◆ Problem
Where a line holds the word "button", copy it from the records.

[Collected data]

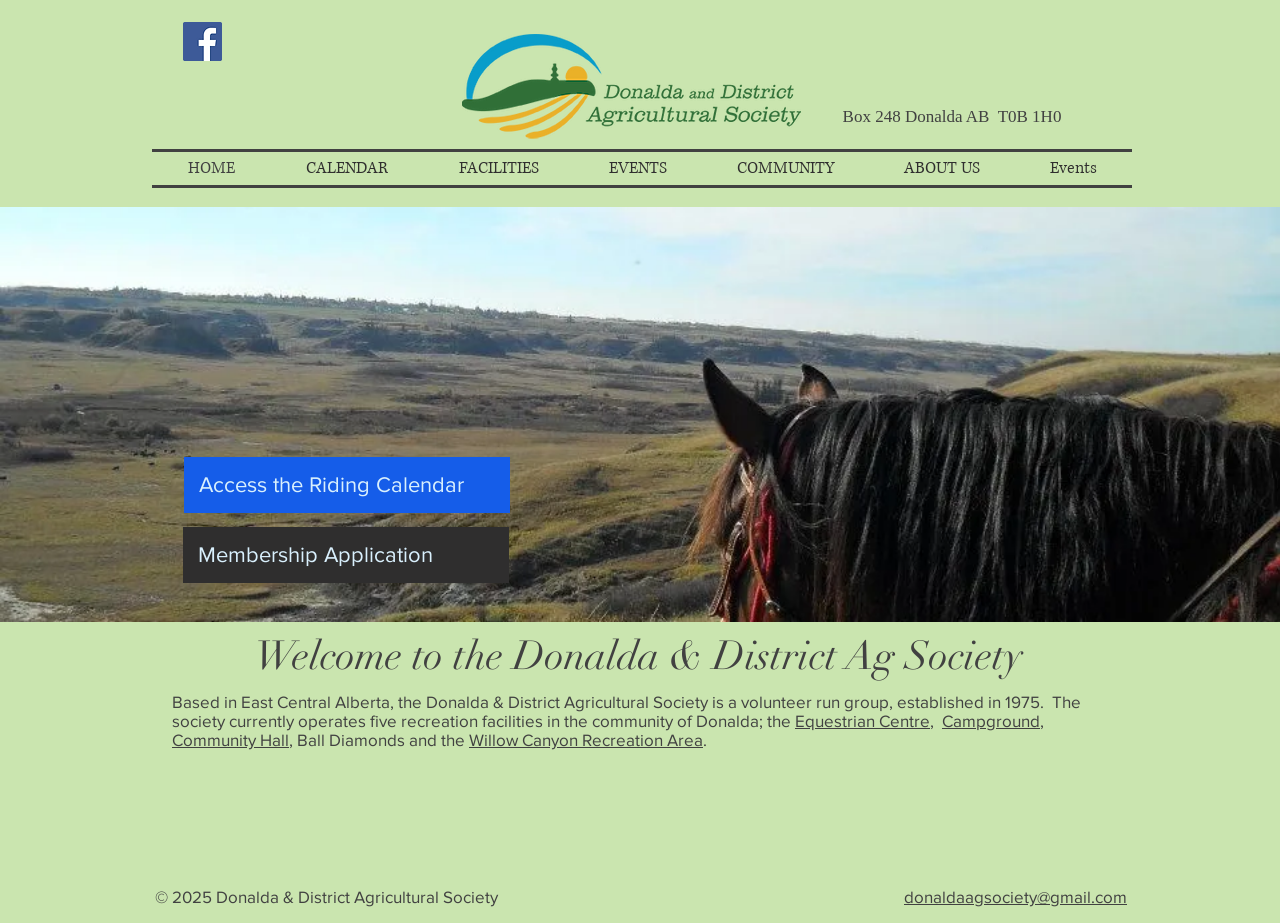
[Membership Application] (346, 555)
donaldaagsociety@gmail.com (1015, 896)
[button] (346, 168)
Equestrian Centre (862, 720)
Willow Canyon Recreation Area (586, 739)
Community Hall (230, 739)
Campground (991, 720)
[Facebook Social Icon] (202, 41)
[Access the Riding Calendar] (347, 485)
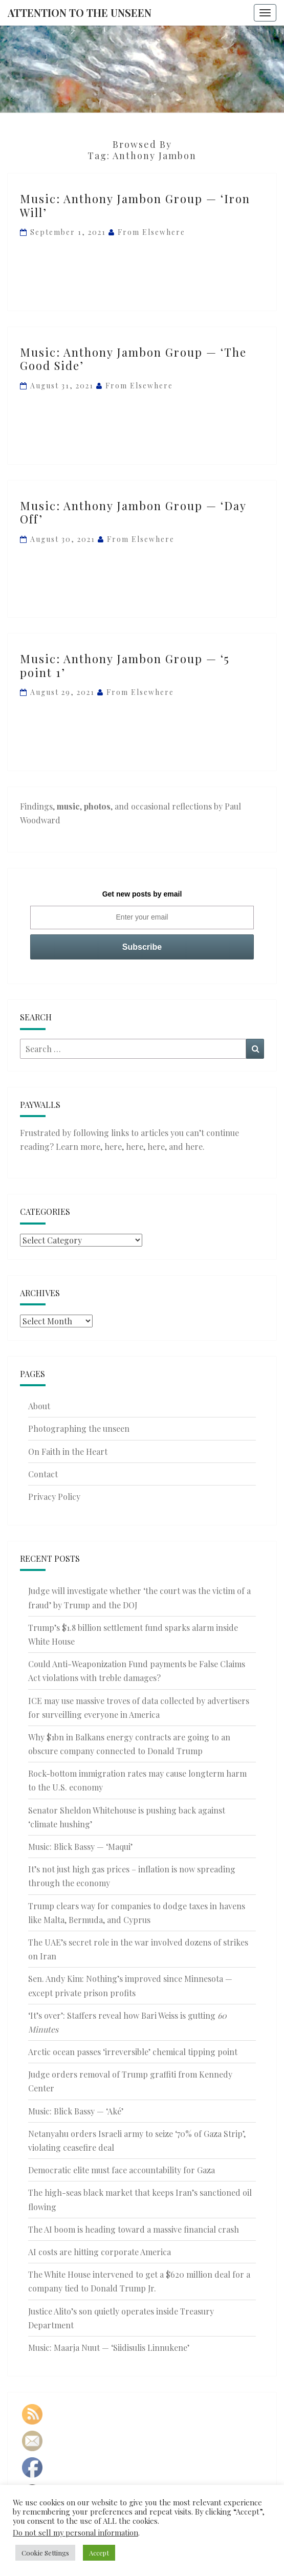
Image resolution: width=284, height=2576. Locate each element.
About (39, 1406)
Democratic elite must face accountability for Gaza (121, 2170)
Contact (43, 1474)
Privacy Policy (54, 1496)
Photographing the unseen (78, 1428)
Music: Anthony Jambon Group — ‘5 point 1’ (125, 665)
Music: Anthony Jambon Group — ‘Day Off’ (133, 512)
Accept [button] (99, 2552)
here (113, 1146)
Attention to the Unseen (79, 12)
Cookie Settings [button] (45, 2552)
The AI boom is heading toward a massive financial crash (133, 2229)
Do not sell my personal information (75, 2532)
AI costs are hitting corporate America (99, 2251)
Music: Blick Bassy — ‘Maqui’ (80, 1846)
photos (97, 806)
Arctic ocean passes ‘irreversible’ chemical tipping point (132, 2051)
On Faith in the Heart (67, 1451)
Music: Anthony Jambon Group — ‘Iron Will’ (135, 205)
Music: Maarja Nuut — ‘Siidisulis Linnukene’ (108, 2347)
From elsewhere (151, 232)
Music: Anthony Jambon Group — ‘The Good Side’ (133, 358)
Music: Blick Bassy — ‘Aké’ (75, 2111)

◆ Completed task
[button] (346, 168)
Accept [button] (99, 2552)
Cookie Settings [button] (45, 2552)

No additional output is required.